Let me conduct a test, and get back to you.


----------



## jrf (Nov 10, 2009)

Fogelhund said:


> GotCichlids? said:
> 
> 
> > Will 11f be too much for one male to handle?
> ...


 :lol:


----------



## prov356 (Sep 20, 2006)

> So lose the cats what about the BN pelco will he disturb the broods??


Not in my experience.

I have 3m/5f calvus in a six foot tank that all grew up together and they do fine. There was some initial mild sparring between males when they reached maturity, but nothing serious and they ignore each other pretty much now. Four of the five females shoal around together. Not sure why the fifth stays to herself. Very limited breeding as it's an active, four species community tank.

HTH

I don't know whose pic this is or remember where I found it but always thought it made a stunning display. Consider a contrast in color to the black/white decor.


----------



## GotCichlids? (May 21, 2010)

Fogelhund said:


> GotCichlids? said:
> 
> 
> > Will 11f be too much for one male to handle?
> ...


What kind of test? where you just saying that that is a dumb question?


----------



## jrf (Nov 10, 2009)

GotCichlids? said:


> Fogelhund said:
> 
> 
> > GotCichlids? said:
> ...


I'm fairly certain he was selflessly volunteering to use himself as the test subject.


----------



## eeztropheus (Jan 10, 2010)

prov356 said:


> > So lose the cats what about the BN pelco will he disturb the broods??
> 
> 
> Not in my experience.
> ...


Great picture prov356...

Go with Tropheus Duboisi Maswa if you want a true black and white tank.
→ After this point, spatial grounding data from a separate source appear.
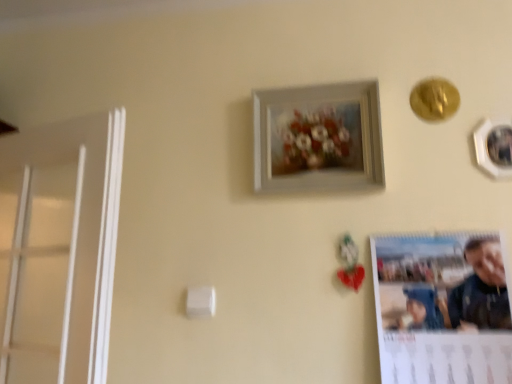 Question: From the image's perspective, is white matte picture frame at upper center, acting as the 2th picture frame starting from the right, above matte paper calendar at lower right?

Choices:
 (A) no
 (B) yes

Answer: (B)

Question: From the image's perspective, is white matte picture frame at upper center, the first picture frame in the left-to-right sequence, beneath matte paper calendar at lower right?

Choices:
 (A) no
 (B) yes

Answer: (A)

Question: Does white matte picture frame at upper center, the first picture frame in the left-to-right sequence, lie behind matte paper calendar at lower right?

Choices:
 (A) no
 (B) yes

Answer: (B)

Question: From a real-world perspective, is white matte picture frame at upper center, the first picture frame in the left-to-right sequence, over matte paper calendar at lower right?

Choices:
 (A) yes
 (B) no

Answer: (A)

Question: Is white matte picture frame at upper center, the first picture frame in the left-to-right sequence, at the left side of matte paper calendar at lower right?

Choices:
 (A) no
 (B) yes

Answer: (B)

Question: Considering the positions of white glossy picture frame at upper right, the 2th picture frame from the left, and white matte picture frame at upper center, the first picture frame in the left-to-right sequence, in the image, is white glossy picture frame at upper right, the 2th picture frame from the left, wider or thinner than white matte picture frame at upper center, the first picture frame in the left-to-right sequence,?

Choices:
 (A) thin
 (B) wide

Answer: (A)

Question: Would you say white glossy picture frame at upper right, placed as the first picture frame when sorted from right to left, is to the left or to the right of white matte picture frame at upper center, acting as the 2th picture frame starting from the right, in the picture?

Choices:
 (A) left
 (B) right

Answer: (B)

Question: From a real-world perspective, is white glossy picture frame at upper right, the 2th picture frame from the left, above or below white matte picture frame at upper center, acting as the 2th picture frame starting from the right?

Choices:
 (A) below
 (B) above

Answer: (A)

Question: Relative to white matte picture frame at upper center, the first picture frame in the left-to-right sequence, is white glossy picture frame at upper right, the 2th picture frame from the left, in front or behind?

Choices:
 (A) behind
 (B) front

Answer: (B)

Question: Is matte paper calendar at lower right bigger or smaller than white glossy picture frame at upper right, the 2th picture frame from the left?

Choices:
 (A) small
 (B) big

Answer: (B)

Question: From the image's perspective, is matte paper calendar at lower right located above or below white glossy picture frame at upper right, the 2th picture frame from the left?

Choices:
 (A) above
 (B) below

Answer: (B)

Question: Looking at their shapes, would you say matte paper calendar at lower right is wider or thinner than white glossy picture frame at upper right, placed as the first picture frame when sorted from right to left?

Choices:
 (A) thin
 (B) wide

Answer: (B)

Question: Relative to white glossy picture frame at upper right, the 2th picture frame from the left, is matte paper calendar at lower right in front or behind?

Choices:
 (A) behind
 (B) front

Answer: (B)

Question: Looking at the image, does white matte picture frame at upper center, acting as the 2th picture frame starting from the right, seem bigger or smaller compared to matte paper calendar at lower right?

Choices:
 (A) small
 (B) big

Answer: (A)

Question: Looking at their shapes, would you say white matte picture frame at upper center, the first picture frame in the left-to-right sequence, is wider or thinner than matte paper calendar at lower right?

Choices:
 (A) wide
 (B) thin

Answer: (A)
As juvies they are soild black with bright white dots (hence the name stary night). As adults, soild black with the brite white band and that signature blue face. You could start with 24 juvies easy. You could also add some juvinile julies (transcriptus) in there with them. That would be an awsome tank!

If you do go with the Tropheus do your homework Trophs.com is the best place for all things tropheus.


----------